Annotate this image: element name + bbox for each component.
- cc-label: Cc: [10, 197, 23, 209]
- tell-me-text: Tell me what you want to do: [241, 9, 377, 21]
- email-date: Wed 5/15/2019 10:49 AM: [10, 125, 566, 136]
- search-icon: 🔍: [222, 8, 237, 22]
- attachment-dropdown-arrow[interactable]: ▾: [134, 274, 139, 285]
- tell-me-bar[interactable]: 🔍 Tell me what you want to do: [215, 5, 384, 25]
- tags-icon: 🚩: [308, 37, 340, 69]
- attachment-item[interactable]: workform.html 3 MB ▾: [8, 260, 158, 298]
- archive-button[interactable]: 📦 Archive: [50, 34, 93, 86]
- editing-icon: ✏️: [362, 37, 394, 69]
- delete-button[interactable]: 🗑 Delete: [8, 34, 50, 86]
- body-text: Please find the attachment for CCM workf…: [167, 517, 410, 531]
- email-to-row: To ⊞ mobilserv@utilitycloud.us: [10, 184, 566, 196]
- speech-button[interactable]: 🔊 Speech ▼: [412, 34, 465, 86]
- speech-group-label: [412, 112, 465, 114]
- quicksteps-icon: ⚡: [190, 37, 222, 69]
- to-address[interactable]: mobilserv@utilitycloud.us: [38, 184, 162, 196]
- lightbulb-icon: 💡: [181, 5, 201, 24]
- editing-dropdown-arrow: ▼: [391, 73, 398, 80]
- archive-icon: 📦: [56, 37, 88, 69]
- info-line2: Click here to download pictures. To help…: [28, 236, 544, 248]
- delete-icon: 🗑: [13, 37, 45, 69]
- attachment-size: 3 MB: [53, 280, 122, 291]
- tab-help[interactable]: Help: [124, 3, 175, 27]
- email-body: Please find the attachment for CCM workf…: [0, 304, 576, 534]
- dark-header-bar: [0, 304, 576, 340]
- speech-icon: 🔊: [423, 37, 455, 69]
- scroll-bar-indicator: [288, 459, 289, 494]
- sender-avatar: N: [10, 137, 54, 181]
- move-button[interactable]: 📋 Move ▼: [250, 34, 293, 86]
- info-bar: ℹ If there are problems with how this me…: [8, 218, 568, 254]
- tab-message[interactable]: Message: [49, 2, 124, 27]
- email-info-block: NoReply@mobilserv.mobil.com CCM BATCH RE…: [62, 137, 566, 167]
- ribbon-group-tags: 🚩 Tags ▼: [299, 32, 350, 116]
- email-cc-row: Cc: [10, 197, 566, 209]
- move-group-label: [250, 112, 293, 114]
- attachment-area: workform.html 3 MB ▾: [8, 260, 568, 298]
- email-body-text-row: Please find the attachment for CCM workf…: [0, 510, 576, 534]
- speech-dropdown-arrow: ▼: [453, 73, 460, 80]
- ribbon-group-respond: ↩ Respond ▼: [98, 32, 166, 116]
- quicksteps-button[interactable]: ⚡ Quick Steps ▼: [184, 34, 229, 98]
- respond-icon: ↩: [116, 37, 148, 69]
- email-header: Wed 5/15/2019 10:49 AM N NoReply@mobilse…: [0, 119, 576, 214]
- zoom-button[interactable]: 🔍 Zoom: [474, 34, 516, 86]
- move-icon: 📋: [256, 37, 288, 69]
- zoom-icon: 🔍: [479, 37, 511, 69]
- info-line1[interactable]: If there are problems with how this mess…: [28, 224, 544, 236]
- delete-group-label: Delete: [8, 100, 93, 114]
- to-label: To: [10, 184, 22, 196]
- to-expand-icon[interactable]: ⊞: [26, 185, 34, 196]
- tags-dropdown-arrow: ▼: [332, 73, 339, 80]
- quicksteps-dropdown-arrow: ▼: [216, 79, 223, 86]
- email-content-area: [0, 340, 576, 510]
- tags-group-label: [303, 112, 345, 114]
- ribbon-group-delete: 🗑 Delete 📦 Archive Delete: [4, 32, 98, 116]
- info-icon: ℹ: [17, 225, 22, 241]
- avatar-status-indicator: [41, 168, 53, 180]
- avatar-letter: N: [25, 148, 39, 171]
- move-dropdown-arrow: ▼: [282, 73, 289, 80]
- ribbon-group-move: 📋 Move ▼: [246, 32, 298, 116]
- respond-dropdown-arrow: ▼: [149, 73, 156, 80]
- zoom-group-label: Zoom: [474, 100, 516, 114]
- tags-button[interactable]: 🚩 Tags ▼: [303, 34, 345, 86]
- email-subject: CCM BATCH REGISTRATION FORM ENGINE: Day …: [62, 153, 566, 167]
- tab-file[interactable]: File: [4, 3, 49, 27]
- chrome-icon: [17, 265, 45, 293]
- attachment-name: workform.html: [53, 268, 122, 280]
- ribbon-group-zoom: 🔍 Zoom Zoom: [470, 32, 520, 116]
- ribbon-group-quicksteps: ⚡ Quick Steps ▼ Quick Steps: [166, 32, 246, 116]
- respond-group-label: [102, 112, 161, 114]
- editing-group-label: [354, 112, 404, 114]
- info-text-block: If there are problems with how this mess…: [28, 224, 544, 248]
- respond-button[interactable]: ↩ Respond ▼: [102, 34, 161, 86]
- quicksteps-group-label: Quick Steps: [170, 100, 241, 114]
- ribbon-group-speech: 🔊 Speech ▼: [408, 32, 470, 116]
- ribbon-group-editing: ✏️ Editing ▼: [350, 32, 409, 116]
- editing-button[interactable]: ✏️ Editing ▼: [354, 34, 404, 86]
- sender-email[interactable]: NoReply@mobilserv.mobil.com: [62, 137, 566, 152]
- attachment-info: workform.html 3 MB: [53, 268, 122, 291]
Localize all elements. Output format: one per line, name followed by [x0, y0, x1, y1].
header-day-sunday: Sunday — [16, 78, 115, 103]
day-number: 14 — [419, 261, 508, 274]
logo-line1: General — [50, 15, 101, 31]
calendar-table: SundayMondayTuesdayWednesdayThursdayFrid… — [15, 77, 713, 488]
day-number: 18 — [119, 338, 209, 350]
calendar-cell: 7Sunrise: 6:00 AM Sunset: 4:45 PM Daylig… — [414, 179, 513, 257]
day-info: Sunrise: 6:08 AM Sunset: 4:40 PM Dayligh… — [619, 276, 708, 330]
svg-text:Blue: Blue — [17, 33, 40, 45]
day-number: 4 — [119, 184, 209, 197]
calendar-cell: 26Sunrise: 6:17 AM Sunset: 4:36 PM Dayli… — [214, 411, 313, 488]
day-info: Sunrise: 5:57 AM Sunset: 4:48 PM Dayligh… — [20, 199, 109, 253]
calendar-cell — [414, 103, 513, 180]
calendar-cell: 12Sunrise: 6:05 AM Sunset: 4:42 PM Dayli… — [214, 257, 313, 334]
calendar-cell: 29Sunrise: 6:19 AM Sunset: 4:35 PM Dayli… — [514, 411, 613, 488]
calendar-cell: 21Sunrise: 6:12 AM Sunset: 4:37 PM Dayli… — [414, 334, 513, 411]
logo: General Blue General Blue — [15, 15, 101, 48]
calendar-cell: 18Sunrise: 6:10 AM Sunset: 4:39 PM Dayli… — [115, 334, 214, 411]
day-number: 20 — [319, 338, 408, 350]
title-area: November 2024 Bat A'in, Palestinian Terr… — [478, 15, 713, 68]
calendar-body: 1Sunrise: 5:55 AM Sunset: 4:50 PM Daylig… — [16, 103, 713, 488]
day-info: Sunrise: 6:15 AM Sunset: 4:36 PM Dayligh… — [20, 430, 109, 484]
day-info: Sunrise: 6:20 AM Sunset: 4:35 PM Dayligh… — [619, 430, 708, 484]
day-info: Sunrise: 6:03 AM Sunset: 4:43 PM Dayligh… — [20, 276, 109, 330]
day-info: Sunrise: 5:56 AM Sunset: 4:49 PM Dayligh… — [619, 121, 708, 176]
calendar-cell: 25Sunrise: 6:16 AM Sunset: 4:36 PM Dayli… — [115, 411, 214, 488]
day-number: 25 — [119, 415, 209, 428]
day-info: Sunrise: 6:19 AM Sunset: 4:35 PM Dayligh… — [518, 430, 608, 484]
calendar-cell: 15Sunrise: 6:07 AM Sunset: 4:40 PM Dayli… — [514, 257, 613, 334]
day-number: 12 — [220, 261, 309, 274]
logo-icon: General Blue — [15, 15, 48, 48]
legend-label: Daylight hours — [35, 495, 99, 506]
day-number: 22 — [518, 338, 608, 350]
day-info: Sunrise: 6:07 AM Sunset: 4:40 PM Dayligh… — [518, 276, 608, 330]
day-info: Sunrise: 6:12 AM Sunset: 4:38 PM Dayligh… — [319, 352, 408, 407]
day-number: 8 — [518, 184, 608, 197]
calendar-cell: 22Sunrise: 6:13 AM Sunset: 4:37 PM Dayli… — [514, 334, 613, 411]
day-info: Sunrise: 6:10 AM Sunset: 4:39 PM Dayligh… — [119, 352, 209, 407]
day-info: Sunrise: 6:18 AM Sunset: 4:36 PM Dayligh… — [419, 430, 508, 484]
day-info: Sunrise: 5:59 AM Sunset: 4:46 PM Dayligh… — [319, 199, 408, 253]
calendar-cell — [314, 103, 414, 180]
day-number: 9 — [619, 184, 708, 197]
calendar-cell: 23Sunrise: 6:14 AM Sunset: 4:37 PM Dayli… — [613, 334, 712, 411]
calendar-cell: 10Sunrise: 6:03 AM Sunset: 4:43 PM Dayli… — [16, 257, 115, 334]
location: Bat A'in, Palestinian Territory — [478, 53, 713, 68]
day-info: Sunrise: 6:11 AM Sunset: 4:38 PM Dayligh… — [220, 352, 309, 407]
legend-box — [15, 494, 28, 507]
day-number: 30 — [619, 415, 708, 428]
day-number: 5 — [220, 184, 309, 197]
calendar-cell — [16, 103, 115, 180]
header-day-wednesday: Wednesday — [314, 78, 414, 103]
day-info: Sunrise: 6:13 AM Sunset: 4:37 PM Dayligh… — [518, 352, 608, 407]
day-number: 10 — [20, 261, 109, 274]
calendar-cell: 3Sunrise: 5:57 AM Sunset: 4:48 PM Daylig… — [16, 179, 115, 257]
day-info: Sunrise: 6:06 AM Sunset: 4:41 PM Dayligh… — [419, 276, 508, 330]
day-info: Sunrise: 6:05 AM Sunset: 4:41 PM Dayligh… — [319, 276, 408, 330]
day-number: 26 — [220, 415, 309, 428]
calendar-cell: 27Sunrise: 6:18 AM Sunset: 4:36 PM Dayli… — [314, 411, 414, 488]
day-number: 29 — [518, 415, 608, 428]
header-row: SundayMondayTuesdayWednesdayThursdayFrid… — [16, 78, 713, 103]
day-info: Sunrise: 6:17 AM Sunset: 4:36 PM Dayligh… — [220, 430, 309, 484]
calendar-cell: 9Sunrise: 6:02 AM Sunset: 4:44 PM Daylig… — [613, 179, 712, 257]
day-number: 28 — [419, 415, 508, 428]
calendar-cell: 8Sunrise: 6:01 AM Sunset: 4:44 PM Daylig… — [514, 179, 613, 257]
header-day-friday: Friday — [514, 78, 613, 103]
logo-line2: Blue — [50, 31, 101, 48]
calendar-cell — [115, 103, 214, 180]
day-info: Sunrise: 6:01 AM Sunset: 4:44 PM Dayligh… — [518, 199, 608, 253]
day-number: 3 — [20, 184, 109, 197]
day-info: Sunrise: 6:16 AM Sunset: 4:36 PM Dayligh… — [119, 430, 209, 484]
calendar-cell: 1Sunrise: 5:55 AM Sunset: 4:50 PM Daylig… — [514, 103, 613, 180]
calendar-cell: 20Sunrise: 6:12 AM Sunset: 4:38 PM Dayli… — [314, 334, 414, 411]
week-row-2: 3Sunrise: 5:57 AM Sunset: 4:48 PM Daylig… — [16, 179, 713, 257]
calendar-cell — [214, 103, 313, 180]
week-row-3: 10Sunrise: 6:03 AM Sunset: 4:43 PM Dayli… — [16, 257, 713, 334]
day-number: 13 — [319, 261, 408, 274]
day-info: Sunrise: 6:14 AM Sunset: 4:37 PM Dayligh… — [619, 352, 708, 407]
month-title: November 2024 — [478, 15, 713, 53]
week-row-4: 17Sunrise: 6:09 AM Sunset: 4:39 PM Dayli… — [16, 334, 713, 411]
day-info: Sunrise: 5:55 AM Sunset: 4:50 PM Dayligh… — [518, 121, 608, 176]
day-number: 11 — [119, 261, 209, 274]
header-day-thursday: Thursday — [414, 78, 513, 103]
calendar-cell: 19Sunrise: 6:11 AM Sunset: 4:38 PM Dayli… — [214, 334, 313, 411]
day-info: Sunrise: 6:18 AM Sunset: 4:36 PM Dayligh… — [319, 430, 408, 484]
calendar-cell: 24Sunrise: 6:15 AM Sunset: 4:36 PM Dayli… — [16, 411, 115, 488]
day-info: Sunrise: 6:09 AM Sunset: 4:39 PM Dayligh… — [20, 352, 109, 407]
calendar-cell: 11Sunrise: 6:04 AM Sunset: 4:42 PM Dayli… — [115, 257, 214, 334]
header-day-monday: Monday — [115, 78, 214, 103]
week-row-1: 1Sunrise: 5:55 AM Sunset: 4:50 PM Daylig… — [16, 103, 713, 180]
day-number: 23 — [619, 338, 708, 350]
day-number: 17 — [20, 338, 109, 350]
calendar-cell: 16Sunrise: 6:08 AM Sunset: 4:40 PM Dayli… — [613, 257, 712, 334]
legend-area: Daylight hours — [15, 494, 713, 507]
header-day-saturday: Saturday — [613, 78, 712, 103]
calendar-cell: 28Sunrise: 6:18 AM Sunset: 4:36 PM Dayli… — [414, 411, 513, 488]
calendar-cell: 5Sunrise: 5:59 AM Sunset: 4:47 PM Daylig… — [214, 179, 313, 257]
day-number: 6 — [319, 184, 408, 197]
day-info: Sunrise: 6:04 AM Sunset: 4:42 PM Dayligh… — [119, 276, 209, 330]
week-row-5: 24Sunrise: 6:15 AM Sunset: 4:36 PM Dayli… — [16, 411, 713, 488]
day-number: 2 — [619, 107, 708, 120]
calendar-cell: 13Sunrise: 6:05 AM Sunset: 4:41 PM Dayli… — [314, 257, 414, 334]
------------------------------------------------
WHAT YOU WILL DO. Show the lines of the records above that mention "label".

OUTPUT FOR THIS EXERCISE.
- cc-label: Cc: [10, 197, 23, 209]
- speech-group-label: [412, 112, 465, 114]
- move-group-label: [250, 112, 293, 114]
- delete-group-label: Delete: [8, 100, 93, 114]
- to-label: To: [10, 184, 22, 196]
- tags-group-label: [303, 112, 345, 114]
- zoom-group-label: Zoom: [474, 100, 516, 114]
- respond-group-label: [102, 112, 161, 114]
- editing-group-label: [354, 112, 404, 114]
- quicksteps-group-label: Quick Steps: [170, 100, 241, 114]
legend-label: Daylight hours — [35, 495, 99, 506]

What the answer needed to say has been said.